WHAT IS EXPECTED →
Only the lines from the one containing "The width and" through the end of the records should be retyped, exactly and including both ends; pictures stay out.

INPUT →
################

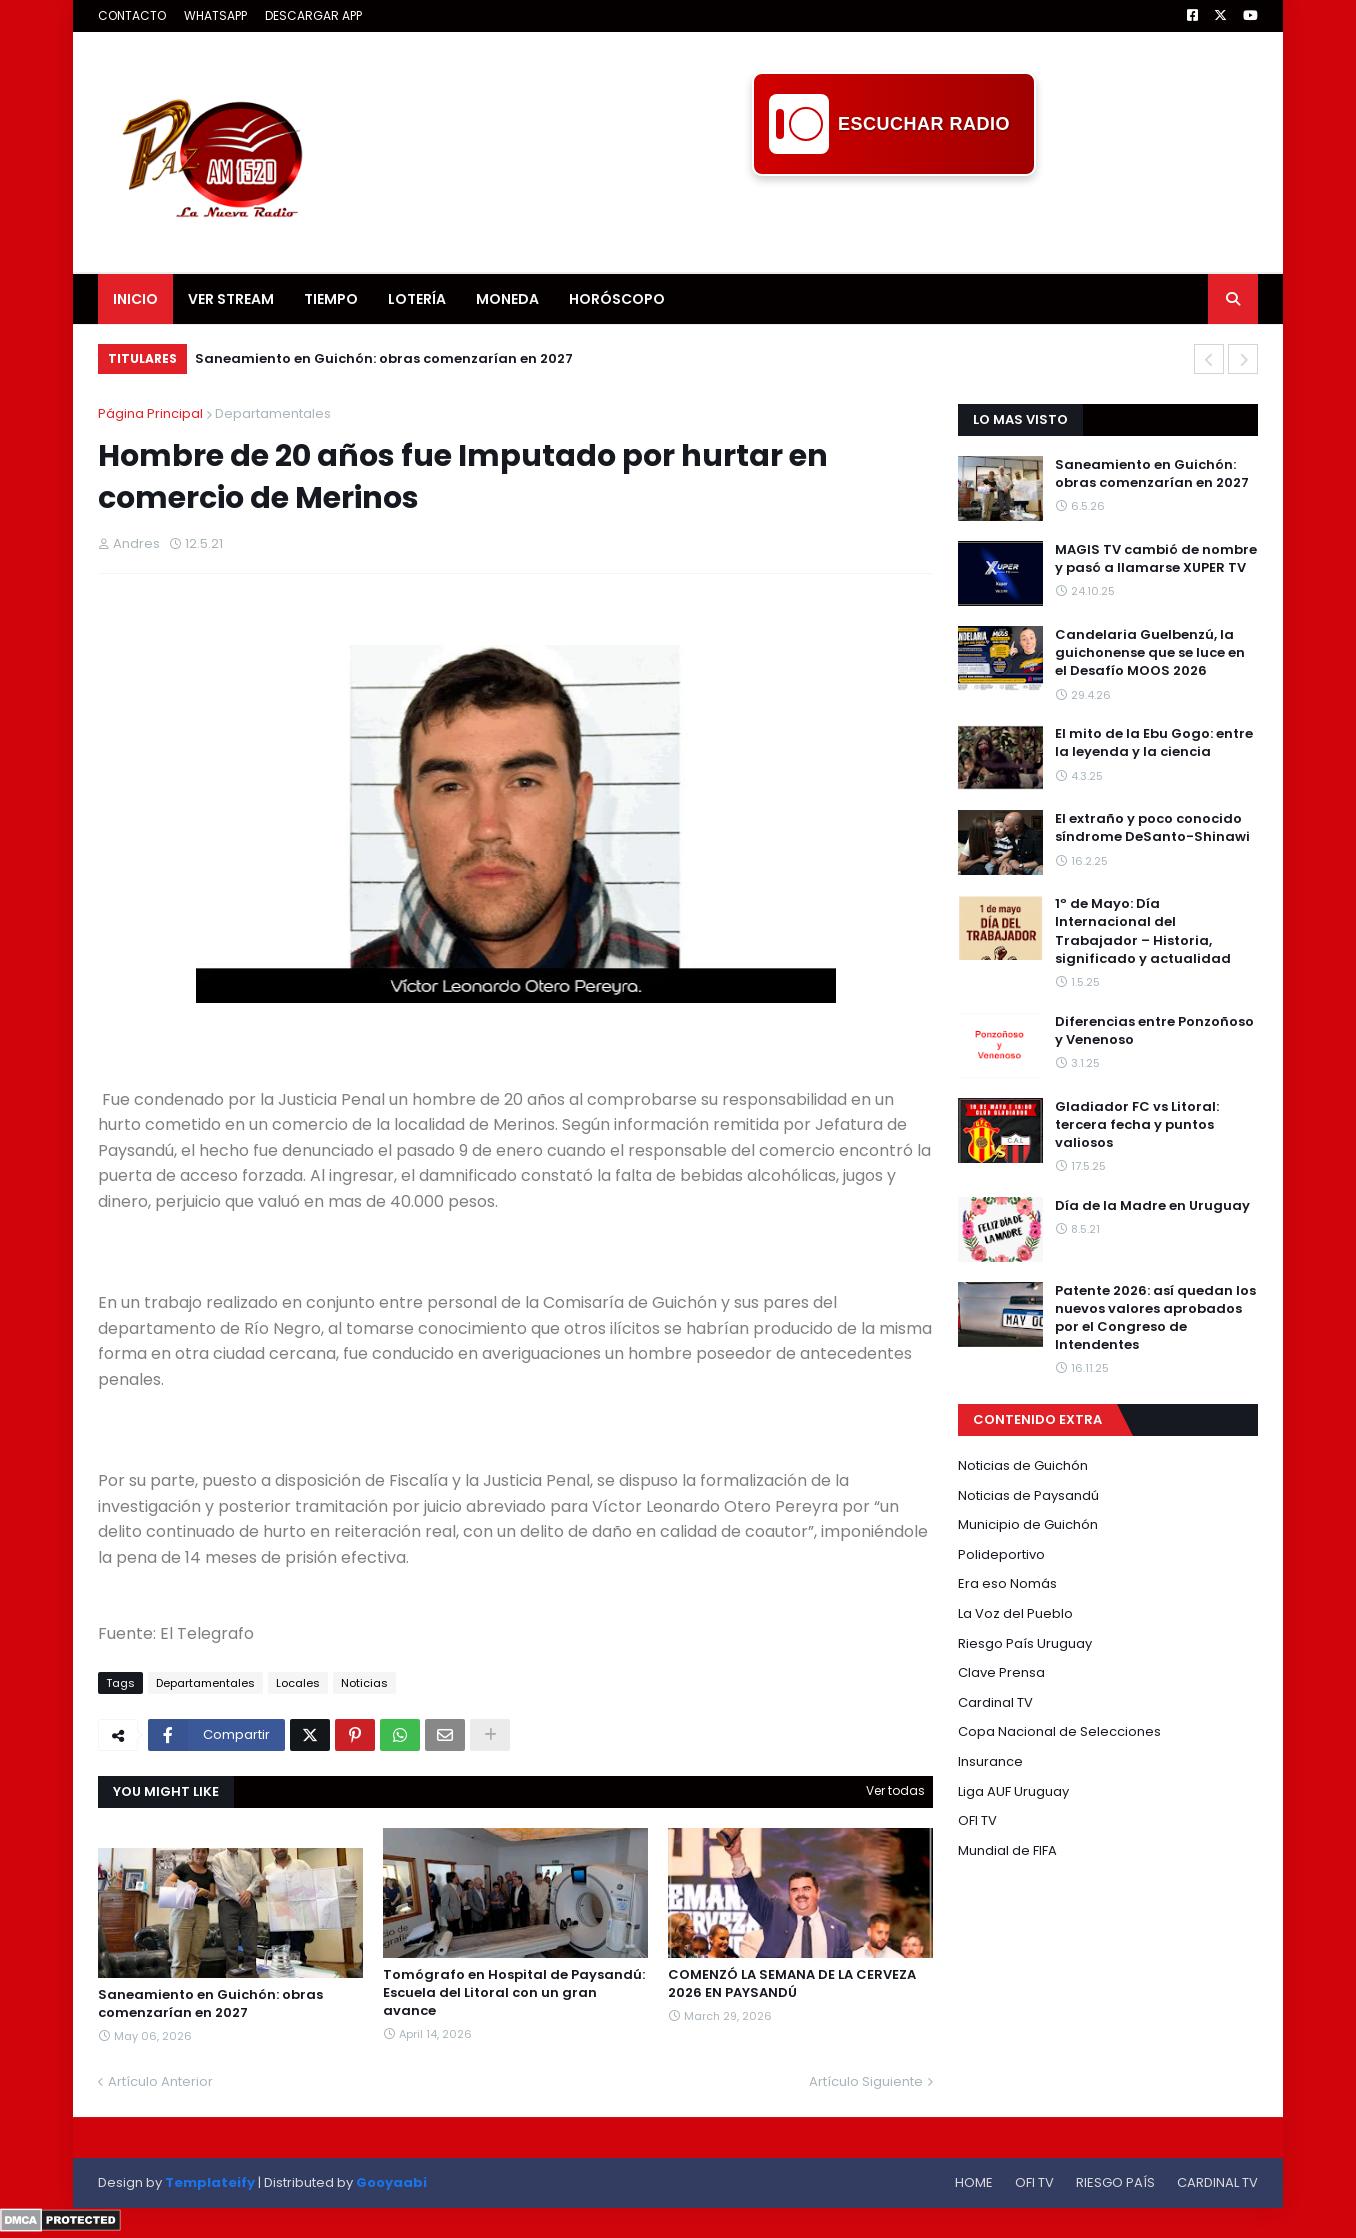 This screenshot has width=1356, height=2238. What do you see at coordinates (417, 299) in the screenshot?
I see `LOTERÍA [menuitem]` at bounding box center [417, 299].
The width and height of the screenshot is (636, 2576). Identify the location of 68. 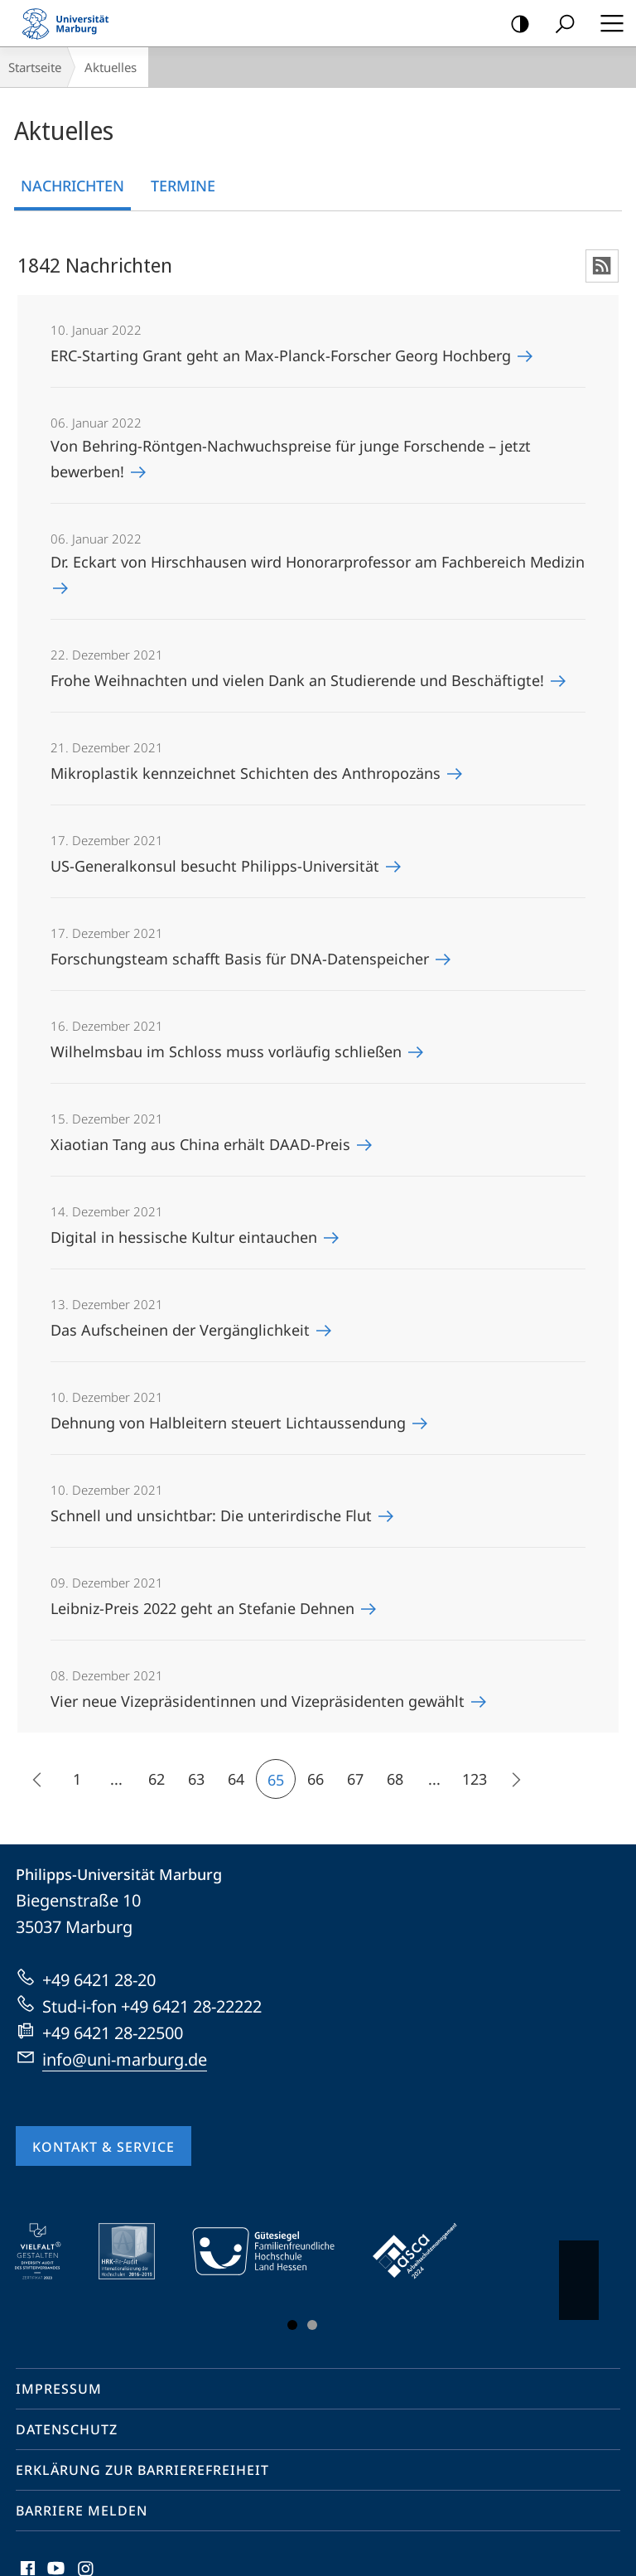
(395, 1779).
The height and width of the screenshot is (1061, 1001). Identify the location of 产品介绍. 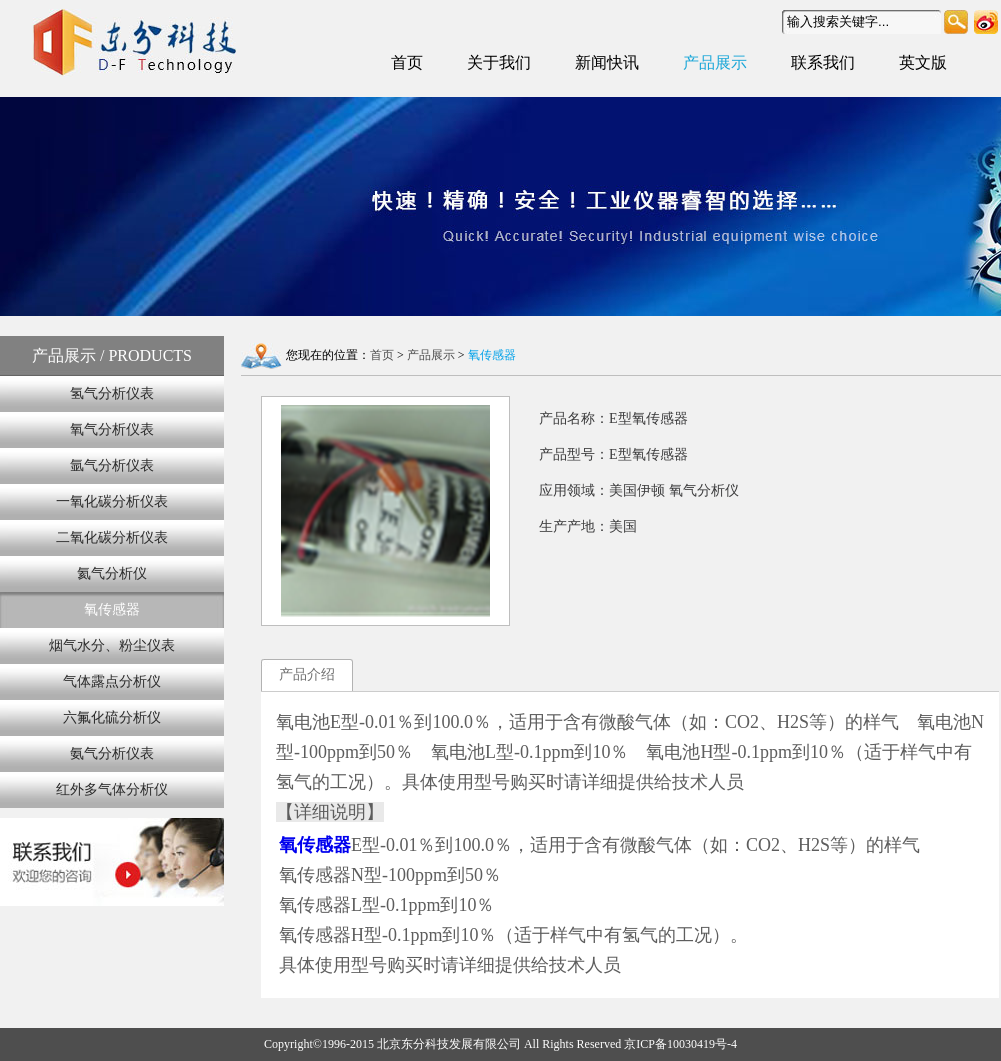
(307, 674).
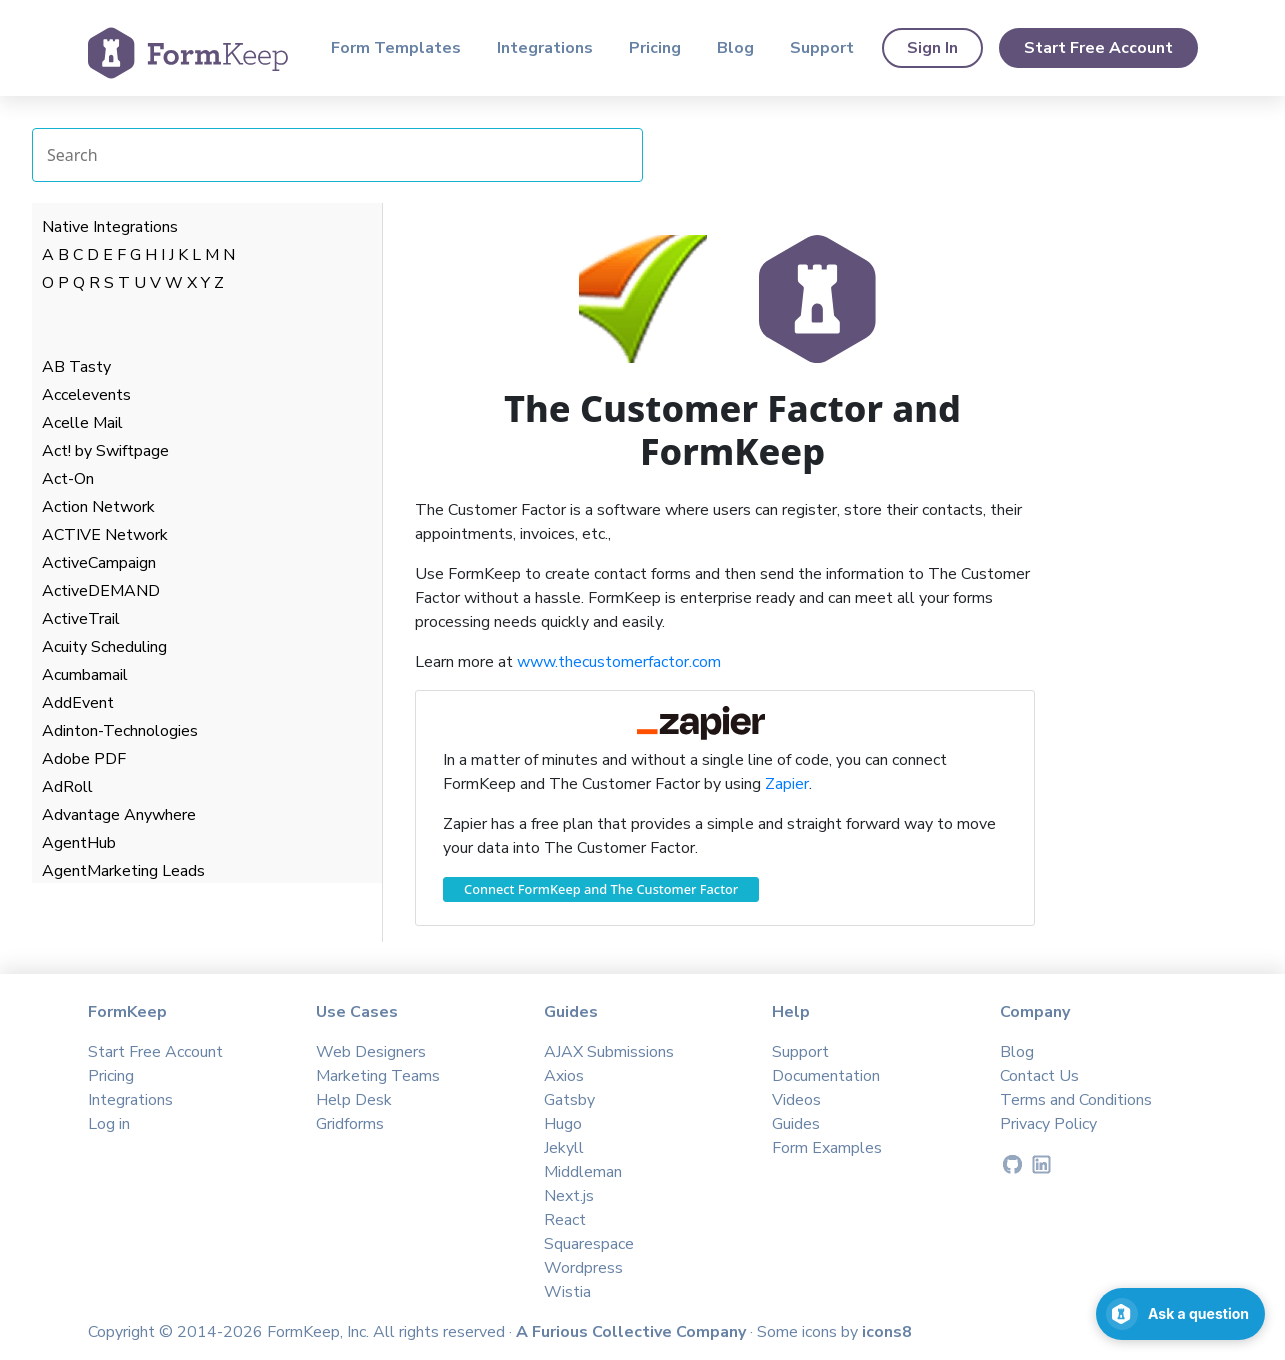 The image size is (1285, 1360). I want to click on Jekyll, so click(564, 1148).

################

YOUR SOLUTION →
The width and height of the screenshot is (636, 2576). Identify the location of 68. 
(395, 1779).
The height and width of the screenshot is (1061, 1001). Identify the location of 产品介绍. 
(307, 674).
 The image size is (1285, 1360). I want to click on Jekyll, so click(564, 1148).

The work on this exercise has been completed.